Dataset content:
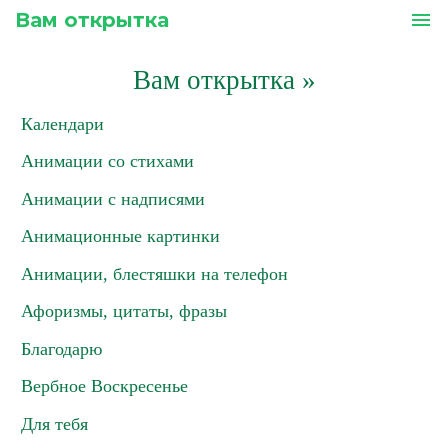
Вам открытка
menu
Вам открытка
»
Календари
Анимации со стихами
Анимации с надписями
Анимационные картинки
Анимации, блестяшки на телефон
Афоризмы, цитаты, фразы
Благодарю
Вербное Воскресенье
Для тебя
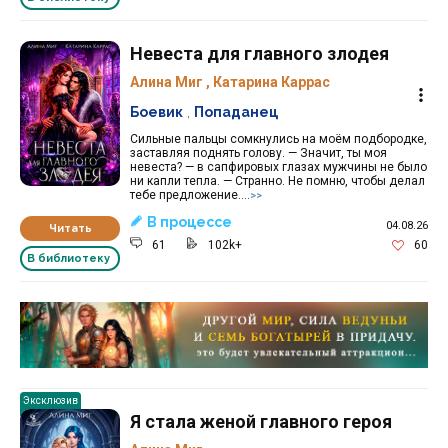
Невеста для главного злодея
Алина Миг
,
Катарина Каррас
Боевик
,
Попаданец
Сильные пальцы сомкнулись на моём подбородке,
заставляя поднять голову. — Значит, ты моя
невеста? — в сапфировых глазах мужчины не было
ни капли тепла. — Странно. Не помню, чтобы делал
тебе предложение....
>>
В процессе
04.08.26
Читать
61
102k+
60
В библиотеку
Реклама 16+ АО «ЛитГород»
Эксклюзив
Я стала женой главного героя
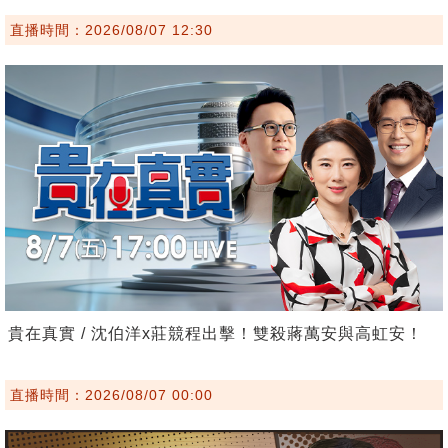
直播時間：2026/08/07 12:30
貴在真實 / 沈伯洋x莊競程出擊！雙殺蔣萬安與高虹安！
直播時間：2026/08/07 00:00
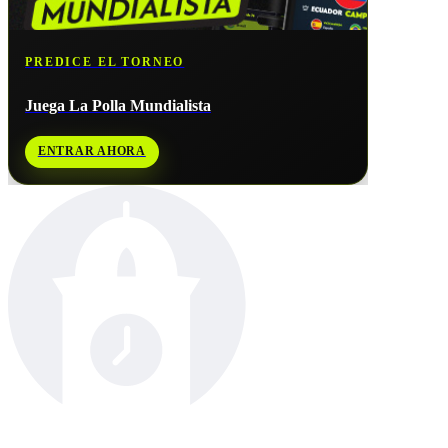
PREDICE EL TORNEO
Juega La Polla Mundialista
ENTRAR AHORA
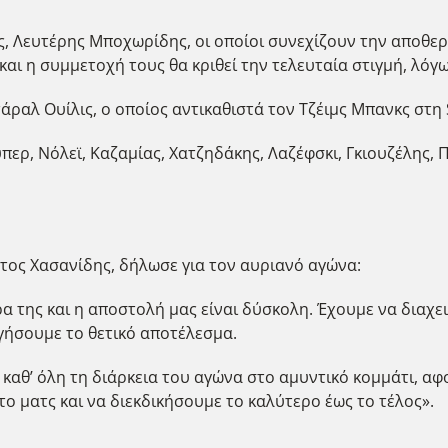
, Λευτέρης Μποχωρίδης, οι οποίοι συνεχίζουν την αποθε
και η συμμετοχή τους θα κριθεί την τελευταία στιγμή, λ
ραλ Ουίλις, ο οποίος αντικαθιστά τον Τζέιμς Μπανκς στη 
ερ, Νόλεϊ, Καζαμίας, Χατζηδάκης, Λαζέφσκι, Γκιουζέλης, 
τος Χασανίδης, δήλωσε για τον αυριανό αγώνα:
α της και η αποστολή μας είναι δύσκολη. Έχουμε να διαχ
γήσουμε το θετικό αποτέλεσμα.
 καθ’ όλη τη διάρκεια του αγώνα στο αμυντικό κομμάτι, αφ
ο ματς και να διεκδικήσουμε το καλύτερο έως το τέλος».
==
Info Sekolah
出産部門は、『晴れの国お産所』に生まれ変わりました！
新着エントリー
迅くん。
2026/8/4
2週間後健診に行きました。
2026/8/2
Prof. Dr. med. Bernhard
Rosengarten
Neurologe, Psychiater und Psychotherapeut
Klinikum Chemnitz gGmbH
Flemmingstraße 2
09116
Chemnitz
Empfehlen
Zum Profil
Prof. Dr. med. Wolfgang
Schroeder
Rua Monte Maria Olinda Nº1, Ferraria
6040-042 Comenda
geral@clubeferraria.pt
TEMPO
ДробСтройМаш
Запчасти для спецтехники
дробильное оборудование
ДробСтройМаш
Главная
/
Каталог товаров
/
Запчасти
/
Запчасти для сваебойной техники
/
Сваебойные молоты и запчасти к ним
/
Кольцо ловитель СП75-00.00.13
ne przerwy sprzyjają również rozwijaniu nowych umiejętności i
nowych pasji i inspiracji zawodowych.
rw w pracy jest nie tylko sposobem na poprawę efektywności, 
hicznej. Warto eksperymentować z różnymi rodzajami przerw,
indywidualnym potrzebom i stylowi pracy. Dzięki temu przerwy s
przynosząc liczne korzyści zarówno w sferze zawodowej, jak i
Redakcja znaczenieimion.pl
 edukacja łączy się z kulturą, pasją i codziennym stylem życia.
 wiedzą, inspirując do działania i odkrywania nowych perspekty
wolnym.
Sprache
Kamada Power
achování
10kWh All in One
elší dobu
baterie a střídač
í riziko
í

Task to complete:
What lines in the listing contain "przerwy"? Copy them all.

Your solution:
ne przerwy sprzyjają również rozwijaniu nowych umiejętności i
indywidualnym potrzebom i stylowi pracy. Dzięki temu przerwy s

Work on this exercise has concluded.